Rep. Ralston won’t run for re-election
MIDDLEBURY — Rep. Paul Ralston, D-Middlebury, will not run for re-election to a third consecutive term in the Vermont House.
Ralston, 60, confirmed the news in a brief written statement and during an interview with the Addison Independent on Tuesday. He cited increasing professional commitments as a primary reason for his decision to leave the Legislature when his term expires at the end of next year.
“I am happy and humbled to have had the opportunity to serve in the Vermont Legislature as one of Middlebury’s representatives in the General Assembly,” Ralston said. “I have long been interested in and active in politics, and my election in 2010 was a big step for my activism — and a big commitment. Now, my growing responsibilities to my customers and employees require that I return my focus to their interests.”
Ralston is president and founder of the Vermont Coffee Company. He established “Vermont Sweet Maple Kindling” in 2012. Both growing businesses are based off Middlebury’s Exchange Street. Vermont Coffee recently doubled its physical presence at 1197 Exchange St. and is in the process of installing equipment that will significantly increase its production capacity.
Moreover, Vermont Coffee has begun to aggressively market its products in southern New England and along the Eastern Seaboard, while fortifying its presence in major area stores, such as Shaw’s, Hannaford and Price Chopper.
“That’s been very successful,” Ralston said of his company’s expansion efforts. “I am very busy.”
While the “official” legislative session is supposed to last from January to May, it routinely exceeds that timeframe, Ralston noted. And legislative committees are increasingly meeting during the off-session for research projects and to take public testimony on major bills. Ralston lives at a hotel in Montpelier during the session; the alternative is a 90-minute commute each way between Middlebury and the state capital.
“I am away from home and I’m away from the business,” he said. “And more and more, there has been ‘session creep.’ Things are happening in the Legislature outside of the official legislative season … There is a lot to pay attention to.”
At the same time, lawmakers must respond to constituent concerns year-round. Together with Rep. Betty Nuovo, D-Middlebury, Ralston represents the county’s shire town, home to Middlebury College, many businesses, residents and a variety of nonprofits that justifiably want their interests thoroughly represented at the Statehouse.
Ralston stressed he remains committed to giving his legislative job his “all” through 2014. A member of the House Commerce and Economic Development Committee, Ralston pledged to continue to advocate for programs and policies that encourage business growth in the state. That growth, he said, will be essential in bringing new jobs and new state revenues to sustain the programs on which Vermonters have come to depend.
Ralston said his 2014 legislative priorities will include:
• Furthering what he called “Code Green,” a series of initiatives to make Vermont more attractive to companies dealing in intellectual property, such as technology, patents, trademarks and licenses. He believes new, growing economic opportunities will be built from what he’s calling “knowledge capital.” With that in mind, Ralston was a big supporter this past session of the so-called “patent troll bill” that gives Vermont businesses legal tools to protect themselves against illegitimate claims of patent infringement.

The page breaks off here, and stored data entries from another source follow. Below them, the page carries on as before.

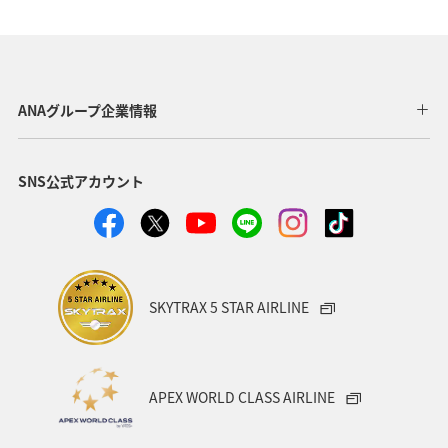
冬
ANAグループ企業情報
SNS公式アカウント
SKYTRAX 5 STAR AIRLINE
APEX WORLD CLASS AIRLINE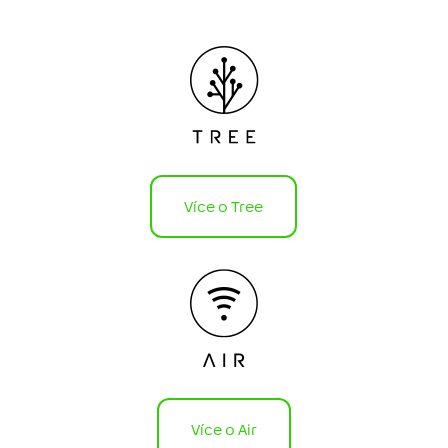
Více o Tree
Více o Air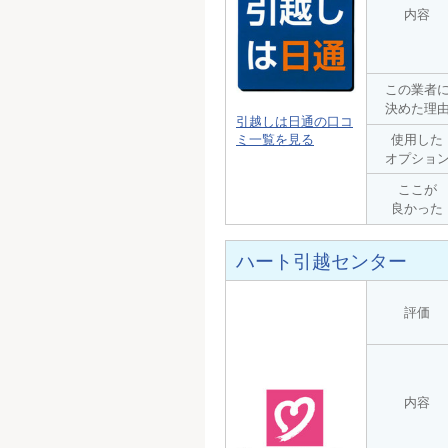
内容
この業者
決めた理
引越しは日通の口コ
ミ一覧を見る
使用した
オプショ
ここが
良かった
ハート引越センター
評価
内容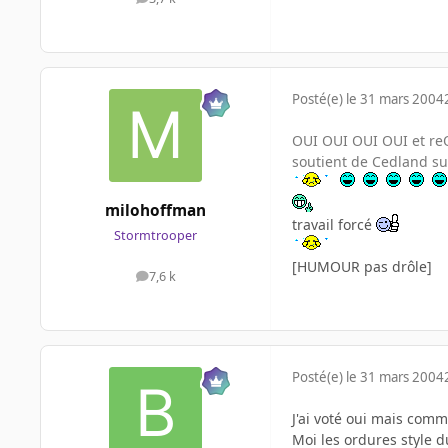
messages
Posté(e)
le 31 mars 2004
OUI OUI OUI OUI et reOUI
soutient de Cedland sur
milohoffman
travail forcé
Stormtrooper
[HUMOUR pas drôle]
7,6 k
messages
Posté(e)
le 31 mars 2004
J'ai voté oui mais comm
Moi les ordures style 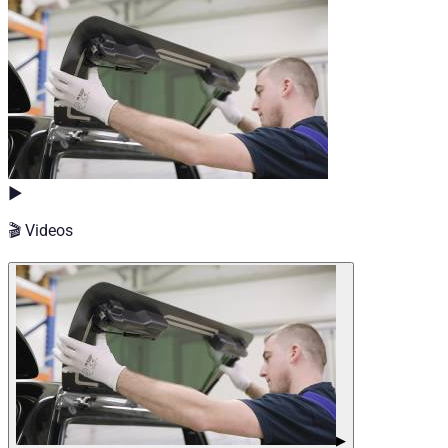
🔧 Kunststoffblende oberhalb des Seitenfensters — rechts.
Technische Daten
Nettogewicht
:
1.5
kg
Bruttogewicht
:
1.5
kg
Konfigurationsvarianten
:
1
Einbaupartner erforderlich
:
Ja
Preis ab
:
143,64
€
inkl. MwSt.
▶
🎬 Videos
▶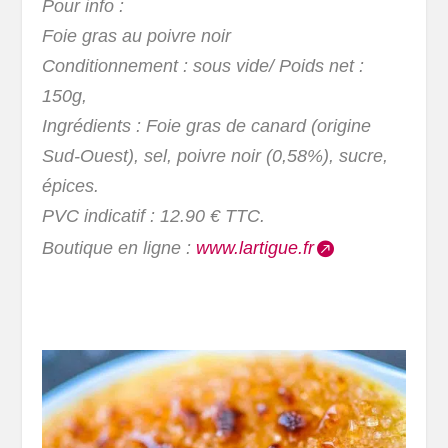
Pour info :
Foie gras au poivre noir
Conditionnement : sous vide/ Poids net :
150g,
Ingrédients : Foie gras de canard (origine
Sud-Ouest), sel, poivre noir (0,58%), sucre,
épices.
PVC indicatif : 12.90 € TTC.
Boutique en ligne :
www.lartigue.fr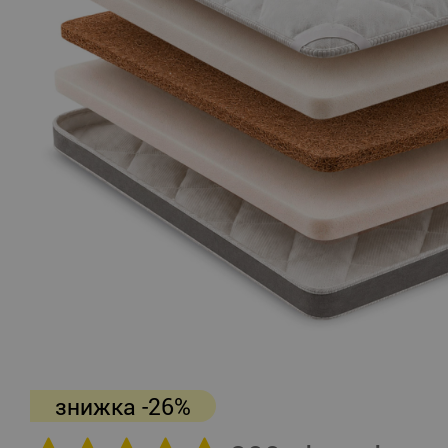
знижка -26%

• Developing new funding sources to assist growing and emerging businesses and encourage entrepreneurship.
• Encouraging more private investment in Vermont-based businesses.
Ralston believes he has provided, and will continue to provide, good representation for his Middlebury constituents.
“There are very few entrepreneurs and employers in the state Legislature,” Ralston said. “I think my perspective has been useful.”
It was in late August of 2010 that the Middlebury Town Democratic Committee voted 6-5 to select Ralston as Rep. Steve Maier’s replacement on the Nov. 2 general election ballot. Maier had resigned from his post to accept a job with the Department of Vermont Health Access. Ralston earned his ballot spot by narrowly edging fellow Middlebury Democrat Amy Sheldon. Ralston and Nuovo ran unopposed in 2010 and again in 2012 for Middlebury’s two seats in the Vermont House. Middlebury has long been a Democratic stronghold, and Ralston hopes that his early announcement spurs interest in prospective candidates.
“Come November 2014, Middlebury voters will make a choice for a new representative in Montpelier,” Ralston said. “We are also facing big decisions at the town level. We need a robust, civil debate about our future, and I hope people with strong ideas about the future of our town and our state will step up and run for election.”
Sheldon said voters might see her name on the ballot.
“I am still very interested in serving our community in the Legislature,” she said. “It is a bit early, but I am considering a run in 2014.”
Paul Forlenza, chairman of the Addison County Democratic Committee, sympathized with Ralston’s decision and early announcement.
“When business and personal needs conflict with being a legislator, I think it is wise for the individual to seriously consider what one’s priorities are,” Forlenza said. “It is tough to serve two masters, so I think Rep. Ralston was wise to give his continuing in office serious consideration. I’m delighted that Ralston announced his plans early. This gives Middlebury residents plenty of time to find a candidate without having to rush the process.”